---------- Data to examine ----------
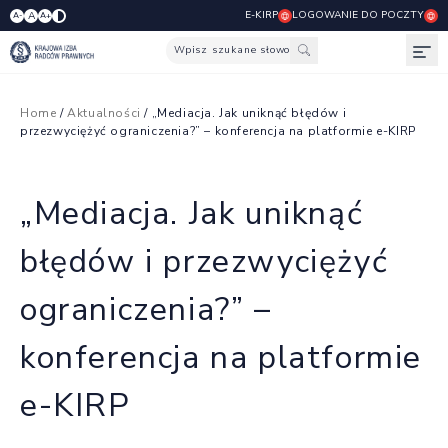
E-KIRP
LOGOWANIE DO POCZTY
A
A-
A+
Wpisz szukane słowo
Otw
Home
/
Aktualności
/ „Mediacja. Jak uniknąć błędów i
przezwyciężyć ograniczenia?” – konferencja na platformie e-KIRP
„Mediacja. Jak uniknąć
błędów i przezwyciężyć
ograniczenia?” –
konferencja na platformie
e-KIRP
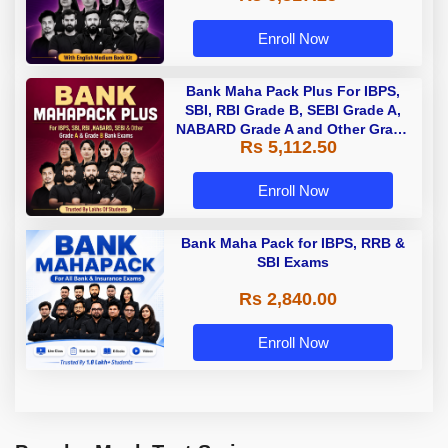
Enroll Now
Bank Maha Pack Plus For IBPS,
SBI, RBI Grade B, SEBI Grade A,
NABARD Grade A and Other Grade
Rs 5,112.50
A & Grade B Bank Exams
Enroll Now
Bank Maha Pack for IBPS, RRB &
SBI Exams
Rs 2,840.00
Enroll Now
----------
All that is needed is the number of lines in the listing holding the word "IBPS".

■ Solution for this exercise: 2